Aku tertawa pelan. "Kalau begitu, kenapa nggak kamu lakukan? Malam ini kamu nggak menciumku sama sekali lho."

Mendengar tawaranku, Bangkit tidak membuang waktu. Bibirnya langsung menguasai bibirku. Aku bisa merasakan Bangkit tersenyum saat aku menciumku. When I feel him smiling while kissing me, it is another sign he is enjoying this kiss as much as me. Bangkit mengangkat kepalanya saat menyadari aku hampir kehabisan napas. Sambil tersenyum, Bangkit menatapku dengan sangat intense. Bukankah tadi saat di restoran, Bangkit mengatakan dia jatuh cinta padaku? Kalau aku sempat meragukan pendengaranku tadi, saat ini aku tidak memiliki keraguan sama sekali. Aku bisa membaca cinta itu di matanya.

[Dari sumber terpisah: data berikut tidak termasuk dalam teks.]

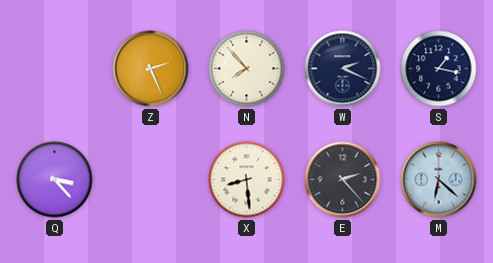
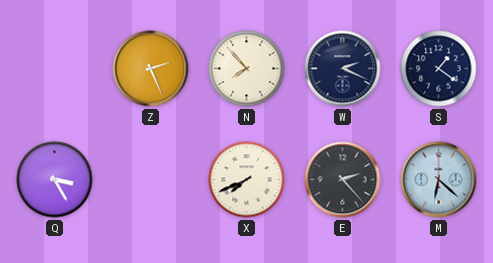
S: 1:17 -> 1:21
Q: 3:23 -> 3:25
X: 8:29 -> 7:41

"Kamu bilang kamu jatuh cinta padaku." Meski begitu aku ingin mendengar penyataan cintanya. Seribu kali lagi.

"Yes. I love you, Ela. So much it hurts." Ibu jari Bangkit mengelus bibir bawahku.

Mataku kembali terpejam karena aku tahu Bangkit akan menciumku sekali lagi.

Namun suara ponsel di dalam clutch-ku di meja merusak suasana. Bangkit melepaskan pandangannya dari bibirku dan aku menggumam, "Abaikan saja."

"Malam-malam begini siapa tahu penting, Sayang. Mungkin dari keluargamu atau dari temanmu. Atau Sali." Bangkit mencium keningku sesaat.

"Sudah dua kali kamu panggil aku 'sayang'." Meski Bangkit memberiku alasan masuk akal untuk memeriksa ponsel, aku tidak juga melepaskan diri dari pelukannya.

"Kamu tidak suka? Aku memang menyayangimu. Sangat menyayangimu."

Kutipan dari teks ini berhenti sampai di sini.